Robert Reich on the bill:

"But whatever it's called and however it's financed, it's still an outrage. America's foreign policy is made no more flexible by going into deeper hock to the Chinese and the Middle East. And the deal still subjects American taxpayers to some risk, especially if the housing market doesn't bounce back for many years. Worse, the bill can't help but prop up the earnings many Wall Street executives whose malfeasance, greed, and stupidity got us into this mess in the first place. And it does nothing for average Americans except avoid economic calamity. (The provision ostensibly helping distressed homeowners is to be used at the discretion of the Treasury Department, so it's mostly a sham.)

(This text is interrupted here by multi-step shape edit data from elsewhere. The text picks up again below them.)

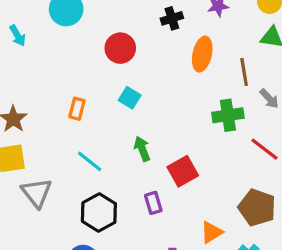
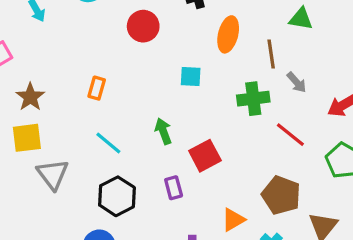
cyan square: (130, 98) -> (191, 76), moved, turned -30

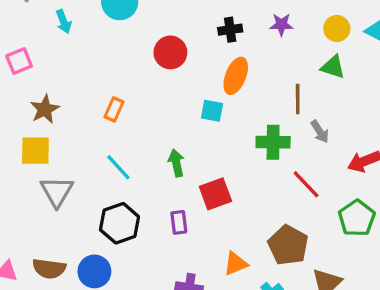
orange ellipse: (228, 34) -> (236, 76), moved

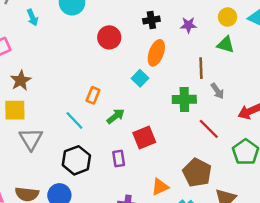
purple star: (281, 25) -> (188, 25), moved
orange rectangle: (114, 109) -> (93, 95), moved
cyan square: (212, 111) -> (140, 78), turned 35
green arrow: (176, 163) -> (116, 116), turned 66

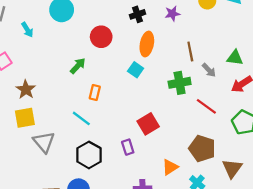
green triangle: (226, 45) -> (235, 58), moved
green arrow: (116, 116) -> (78, 66), moved

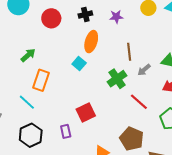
red circle: (101, 37) -> (51, 18), moved
gray arrow: (209, 70) -> (144, 70), turned 88
green cross: (180, 83) -> (117, 79), turned -30
orange rectangle: (95, 92) -> (41, 80), size x1.5

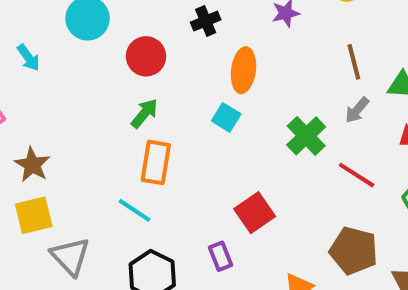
black cross: (85, 15) -> (206, 21), moved
red circle: (51, 18) -> (146, 56), moved
brown line: (129, 52) -> (354, 62), moved
green arrow: (28, 55) -> (144, 113), moved

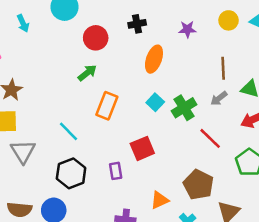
cyan square: (226, 117) -> (155, 102), moved
orange rectangle: (156, 162) -> (107, 106), moved

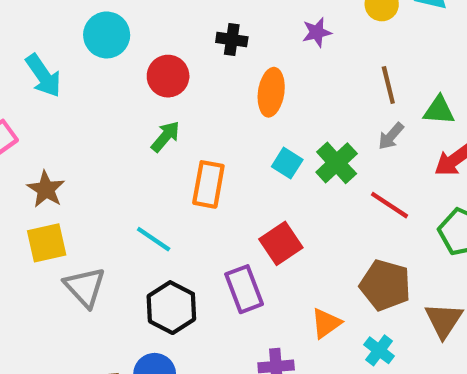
cyan arrow: (23, 23) -> (43, 76), size x1.5
black cross: (137, 24) -> (232, 40), turned 30
purple rectangle: (116, 171) -> (244, 289), size x1.5

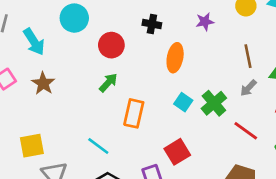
brown star: (46, 189) -> (43, 83), moved

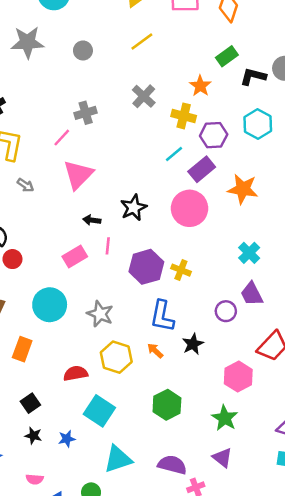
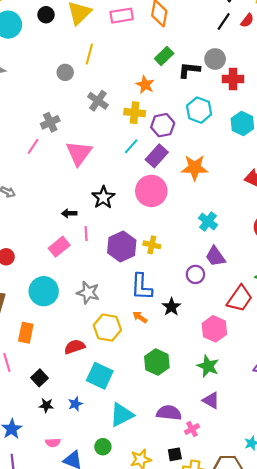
yellow line: (142, 41) -> (89, 54), turned -30
gray circle: (83, 50) -> (65, 72), moved
pink triangle: (78, 175) -> (79, 153), moved

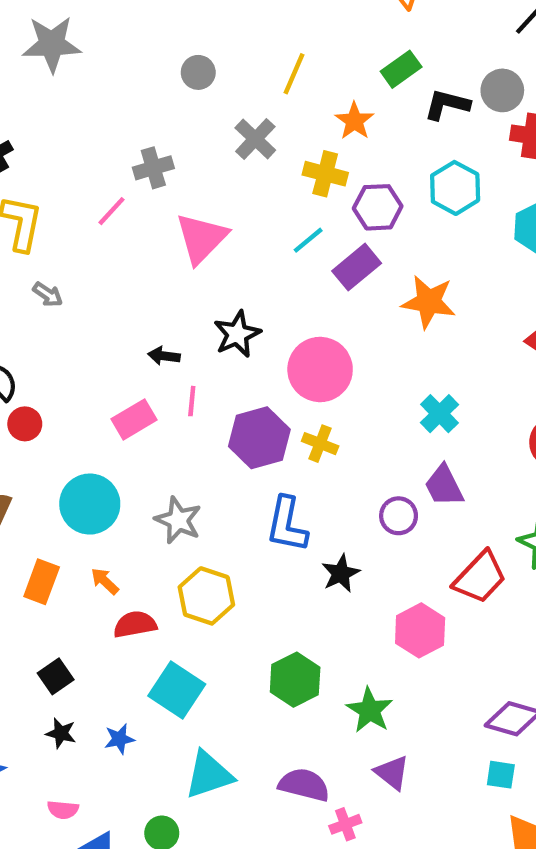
yellow line: (89, 54) -> (294, 74), moved
pink circle: (151, 191) -> (320, 369), moved
orange arrow: (140, 317) -> (105, 581), moved
green star: (208, 366) -> (370, 710), moved

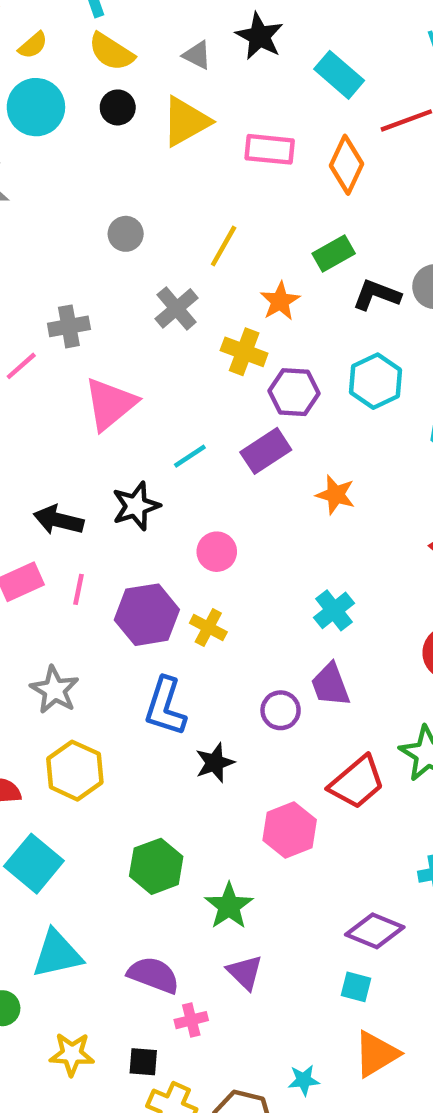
cyan line: (308, 240) -> (190, 456), moved
orange star: (429, 302) -> (336, 495), size x0.7
black arrow: (164, 356) -> (59, 520), size x1.5
pink circle: (320, 369) -> (217, 552), size x0.6
pink line: (192, 401) -> (78, 589), moved

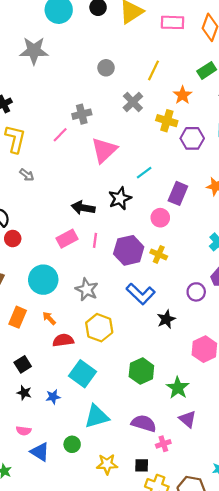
purple rectangle: (266, 451) -> (178, 193), moved, turned -30
blue L-shape: (165, 706) -> (141, 294), turned -60

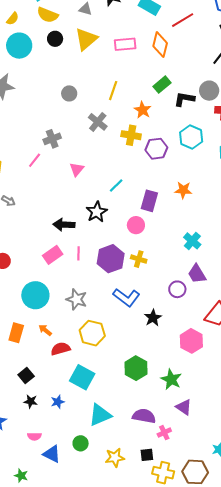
pink triangle: (104, 150) -> (77, 169), size x0.6

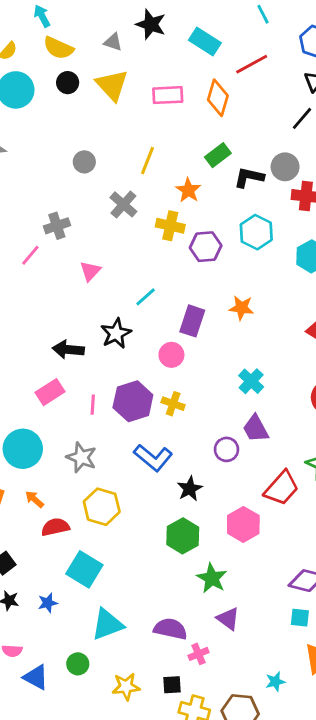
yellow triangle: (86, 39) -> (112, 85), turned -35
pink line: (79, 253) -> (93, 405), moved
green hexagon: (136, 368) -> (183, 536), moved

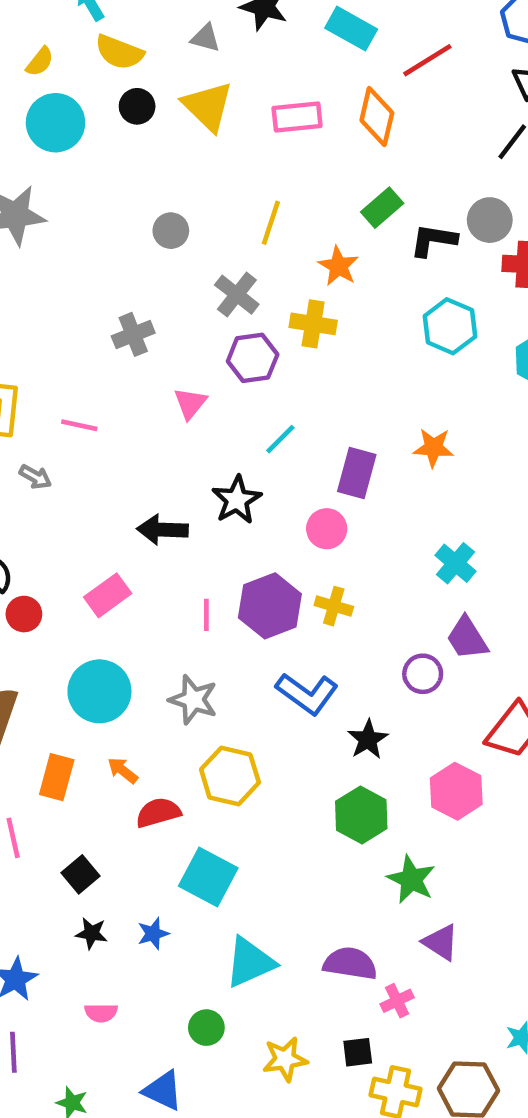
purple hexagon: (206, 247) -> (253, 358), moved
pink line: (30, 255) -> (79, 425), moved, turned 65
pink rectangle: (50, 392) -> (108, 595), moved
blue triangle: (36, 677) -> (163, 1091), moved

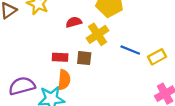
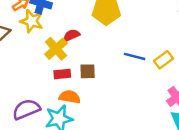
yellow cross: (98, 34) -> (56, 49), moved
orange semicircle: (64, 80) -> (70, 97), turned -78

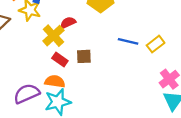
red rectangle: (62, 74) -> (60, 59), turned 42
orange semicircle: (70, 97) -> (55, 81), moved

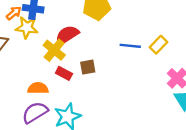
red semicircle: (68, 23) -> (67, 35), size x1.5
orange semicircle: (55, 81) -> (38, 88), moved

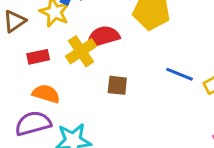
red rectangle: (64, 73) -> (38, 57), moved, turned -56

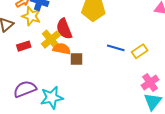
red semicircle: (103, 37) -> (64, 29), turned -90
orange semicircle: (46, 94) -> (62, 49), moved

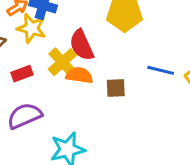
brown square: (76, 59) -> (116, 88), moved
purple semicircle: (25, 89) -> (25, 116), moved

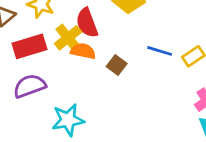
red rectangle: (22, 74) -> (29, 46), size x1.6
brown square: (116, 88) -> (117, 65), turned 36

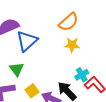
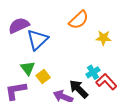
yellow star: (72, 45) -> (103, 38), moved
yellow square: (32, 91) -> (43, 76), moved

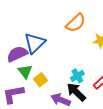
purple semicircle: (19, 25) -> (17, 54), moved
cyan cross: (93, 72) -> (77, 76), moved

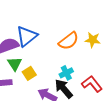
orange semicircle: (76, 23) -> (69, 41), moved

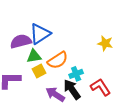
orange semicircle: (69, 41) -> (58, 60), moved
green triangle: (15, 64) -> (34, 56), moved, turned 49

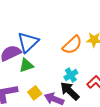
orange semicircle: (58, 60) -> (72, 45), moved
yellow square: (39, 71) -> (35, 93), moved

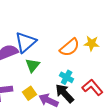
green triangle: (26, 65) -> (33, 65), moved, turned -35
cyan cross: (71, 75) -> (67, 77), turned -32

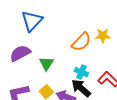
blue triangle: (26, 42) -> (32, 21), moved

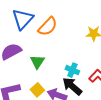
orange semicircle: (81, 42) -> (48, 26), moved

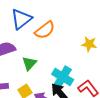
cyan cross: (72, 70) -> (63, 77), size x1.5

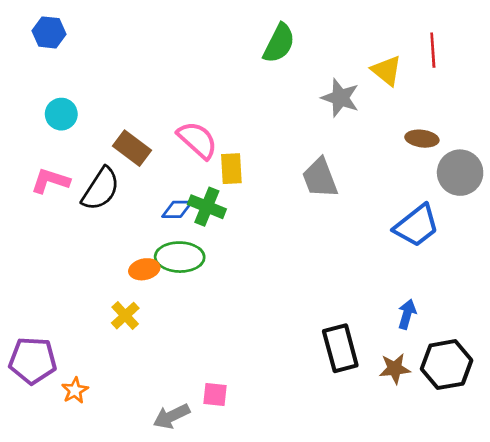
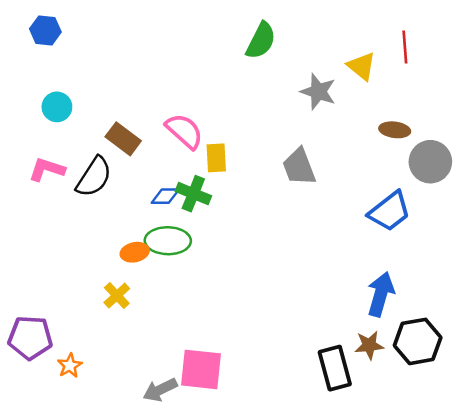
blue arrow: (407, 314) -> (381, 294), size x1.6
black rectangle: (340, 348) -> (335, 368), moved
pink square: (215, 394) -> (201, 369), size x1.8

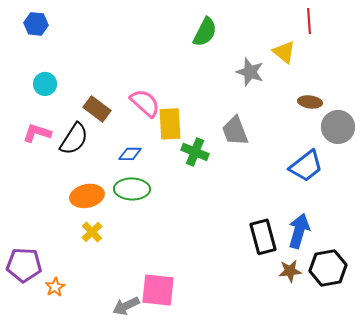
red line: (405, 47) -> (309, 21), moved
yellow rectangle: (216, 158) -> (170, 124), size x1.4
green cross: (193, 194) -> (195, 152), moved
orange ellipse: (135, 252) -> (87, 196), moved, size x1.5
black rectangle: (335, 368) -> (263, 237), moved

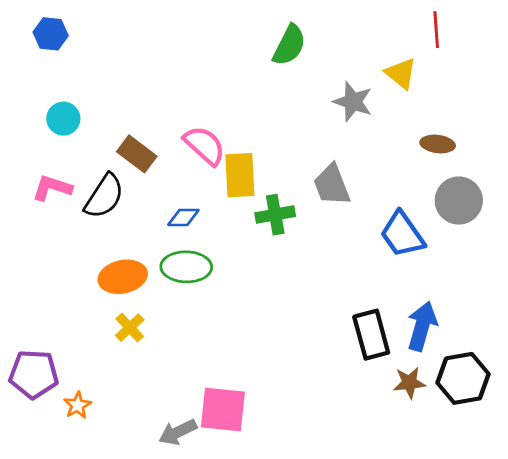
gray circle: (338, 127) -> (459, 200), moved
green cross: (195, 152) -> (275, 215), turned -32
blue trapezoid: (306, 166) -> (402, 234), moved, turned 93

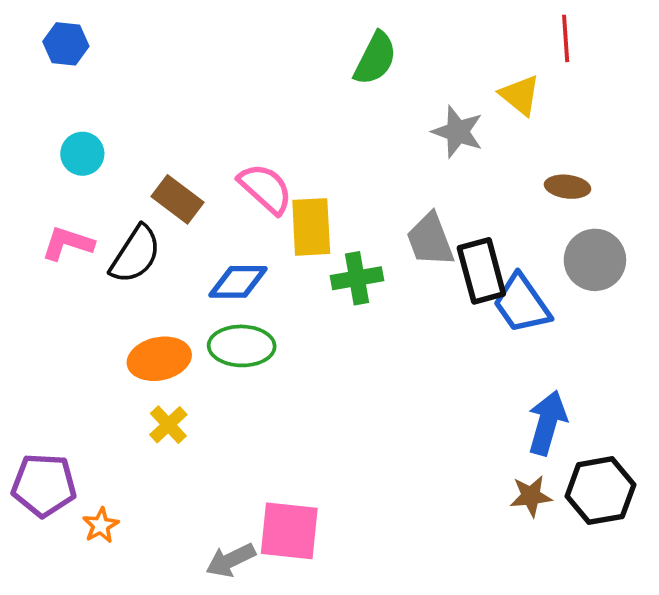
blue diamond: (183, 217) -> (238, 282), size x1.4
black rectangle: (371, 335) -> (481, 271), moved

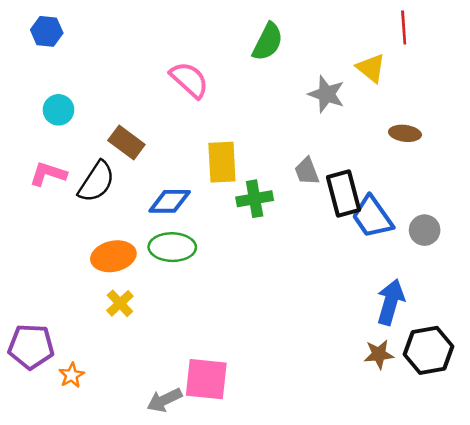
pink semicircle: (265, 189) -> (189, 80), moved
gray trapezoid: (430, 240) -> (307, 171), size x0.7
gray circle: (595, 260) -> (425, 230), moved, size x0.7

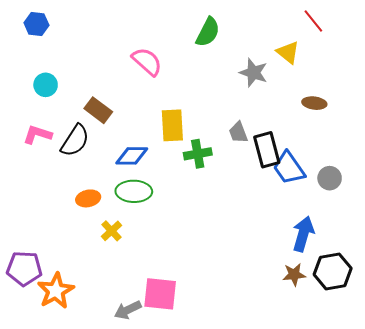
red line: (404, 27) -> (313, 21), turned -35
orange ellipse: (113, 256) -> (88, 198), size x0.7
yellow cross: (120, 303) -> (111, 231), moved
orange star: (72, 375) -> (56, 291), size x1.8

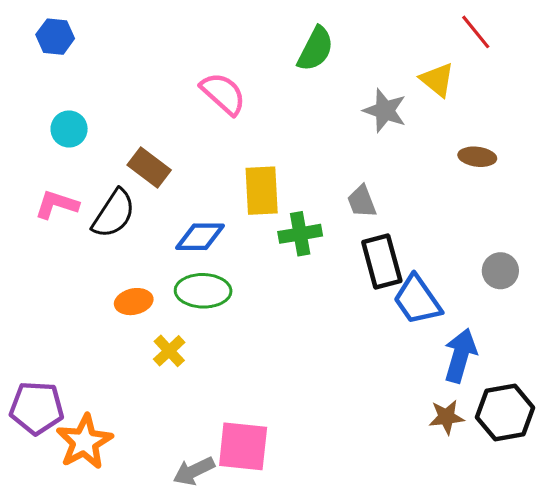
black rectangle: (267, 150) -> (382, 261), moved
blue trapezoid: (289, 168) -> (417, 300), moved

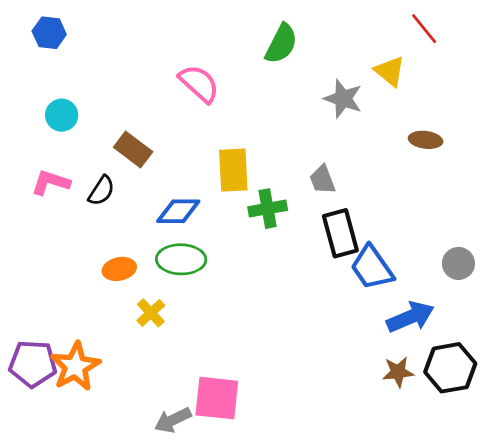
black semicircle: (114, 214) -> (101, 191), size x0.7
gray circle: (500, 271) -> (458, 263), moved
blue arrow: (460, 355) -> (410, 317), turned 51
orange star: (84, 442) -> (75, 366), moved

The larger economic outlook is not encouraging. All signs point to the economy worsening, bailout or no bailout. Unemployment will continue to rise. Median earnings will continue to drop, adjusted for inflation. More Americans will lose their health insurance."

It's more than some risk, and , from my point of view, too much risk for the taxpayers.

Again, if we leave the government out, that's fine with me. However, if the government is in, the only way to truly guarantee the taxpayer's interests is a Swedish style plan.

This Hybrid/ Compromise bill is a risky, cobbled-together plan, with a bunch of well-meaning but irrelevant additions in order to buy votes. I guess that's our system, but it's not a pretty sight. It's an insult to sausage.